Published February 17. 2013 4:00AM
When it comes to economic policy, business leaders say the Malloy administration is sending mixed messages.
On the one hand Gov. Dannel P. Malloy has been far more aggressive than any of his recent predecessors in pushing an agenda that makes state government a proactive partner in convincing businesses to locate to Connecticut or stay here.
The administration awarded five companies $190 million in grants, low-interest loans and other incentives under the "First Five" program, then kept going. Eight businesses have now received help under the program, reaching a total of nearly $350 million so far.
Most controversial was the promise of $115 million in various incentives to convince hedge fudge giant Bridgewater Associates to build its new $750 million headquarters in Stamford, where Malloy used to be mayor. Critics, however, question why a wealthy hedge fund deserved help from state taxpayers to move from one Connecticut city, Westport, to another.
On Malloy's watch the state also persuaded Jackson Laboratories to build its new research center in Farmington, using a $290 million incentive package. And in October 2011 the legislature approved a $626 million jobs bill that provides state financial help for everything from start ups, to existing small companies, to corporations.
The Malloy team is convinced that this aggressive economic policy will create thousands of jobs, get the economy going and generate the tax revenues necessary to escape what has been a constant state of fiscal crisis. The problem for the governor is that it will take time and the corner may not be turned in time for his 2014 re-election.
Business leaders also warn that while all these incentive deals might say open for business to some select companies, inconsistent tax and fiscal policies are sending the opposite signal - stay away.
Connecticut's best economic development tool, said John Rathgeber, president and CEO of Connecticut Business and Industry Association, would be "making the changes needed to control spending, demonstrate fiscal discipline, and make government more efficient."
Instead the administration - after assuring the business community that a series of taxes imposed when Malloy arrived in office after his 2010 election would only be temporary and sunset this year - is now asking the legislature to extend them. These include the corporation tax surcharge, the electric generation tax (the only one in the nation), and the insurance premium tax credit limit.
The problem with going back on such a promise is that businesses want some certainty in their long-range planning. When a state seems in constant fiscal turmoil, and is always changing its tax policies, it creates uncertainty and makes other states more attractive.
The continuation of the electric generation tax is particularly troublesome. It falls most heavy on Millstone (nuclear) Power Station in Waterford and the four largest natural gas power plants. Those five plants pay about 95 percent of the proposed generator tax. Extending the tax works against Malloy's stated policies of trying to lower energy costs and promote greater use of natural gas, because it is cheaper and cleaner than oil and coal.
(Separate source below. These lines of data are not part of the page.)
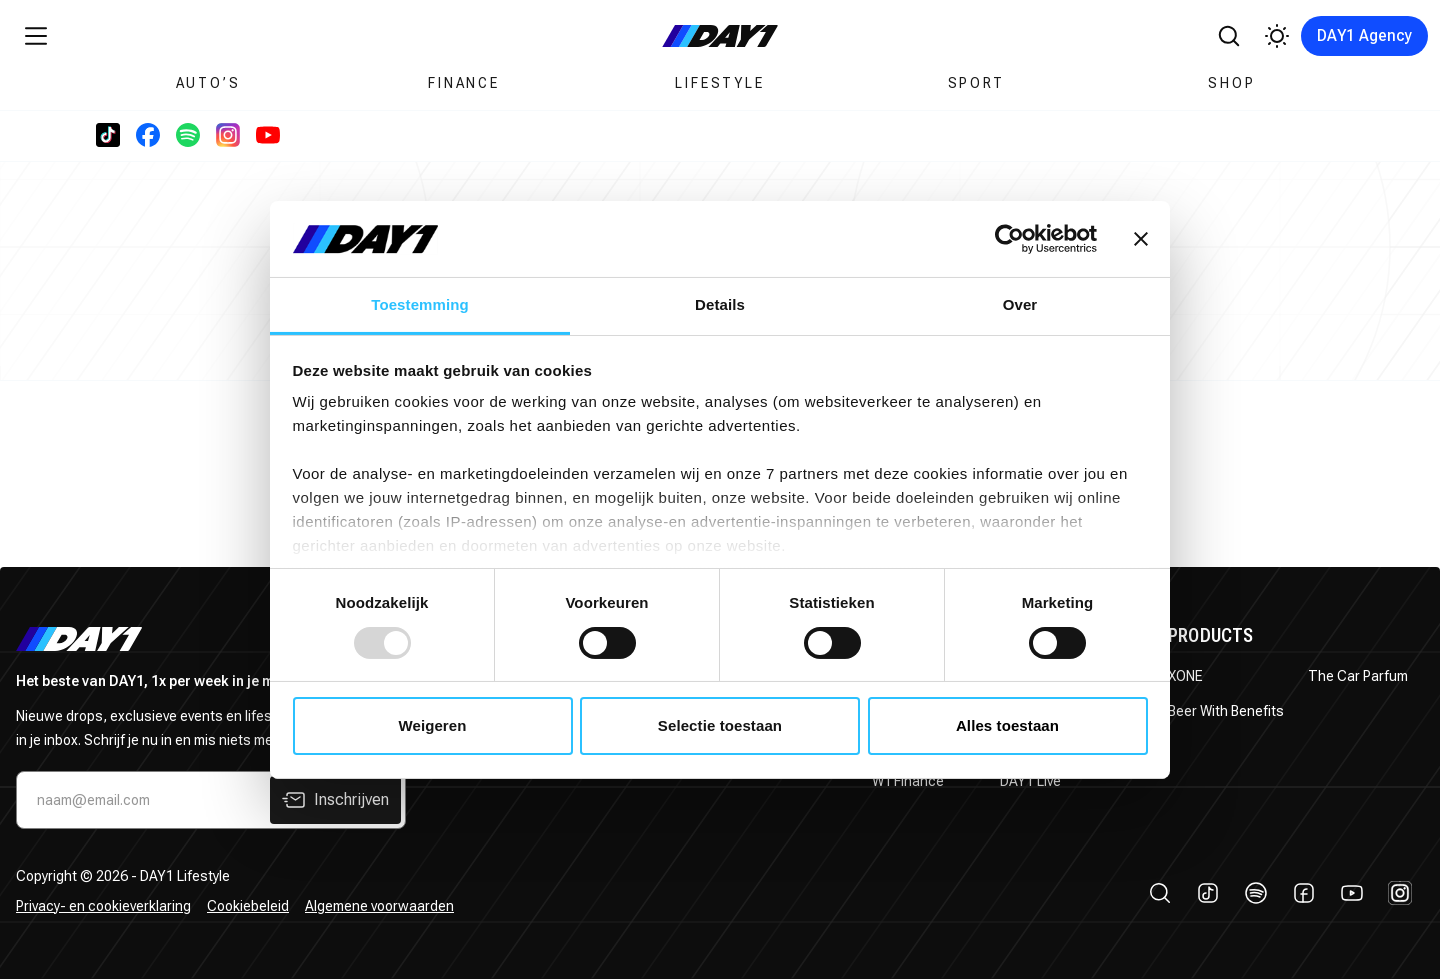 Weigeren (432, 725)
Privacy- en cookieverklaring (103, 906)
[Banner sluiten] (1141, 239)
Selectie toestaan (720, 725)
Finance (464, 83)
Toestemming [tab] (420, 304)
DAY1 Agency (1364, 35)
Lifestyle (719, 83)
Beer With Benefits (1226, 711)
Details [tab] (720, 304)
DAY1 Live (1030, 781)
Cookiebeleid (248, 906)
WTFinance (908, 781)
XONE (1185, 676)
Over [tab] (1020, 304)
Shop (1231, 83)
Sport (976, 83)
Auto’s (208, 83)
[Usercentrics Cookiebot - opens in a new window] (1009, 239)
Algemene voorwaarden (379, 906)
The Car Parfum (1358, 676)
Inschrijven (335, 800)
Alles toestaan (1007, 725) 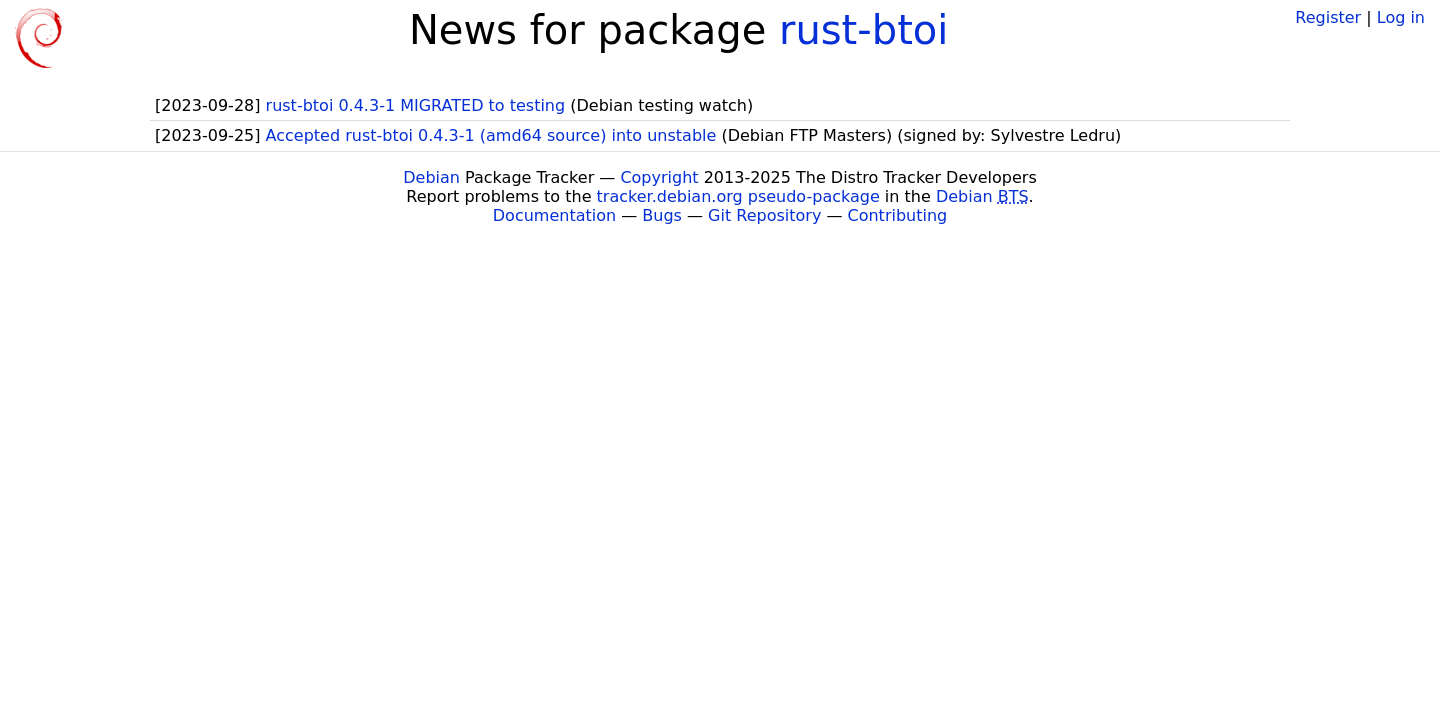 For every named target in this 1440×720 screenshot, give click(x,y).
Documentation (554, 215)
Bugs (662, 215)
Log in (1401, 17)
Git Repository (764, 215)
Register (1328, 17)
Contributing (898, 215)
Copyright (659, 177)
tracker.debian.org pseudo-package (738, 196)
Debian (431, 177)
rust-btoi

But this is a governor who finds himself in a bind, having agreed to no layoffs and pay raises under the past concession deal, he can do little to cut labor spending. Many of the expenses he faces are fixed. And Malloy has been unwilling, so far, to seek a rollback of state employee retiree benefits, though he has taken steps to more adequately fund them.
Malloy is probably right. The governor elected in November 2014 will benefit from the job creation produced by all these state-assisted business expansions. The question is whether that governor will be Dan Malloy.
Paul Choiniere is the editorial page editor.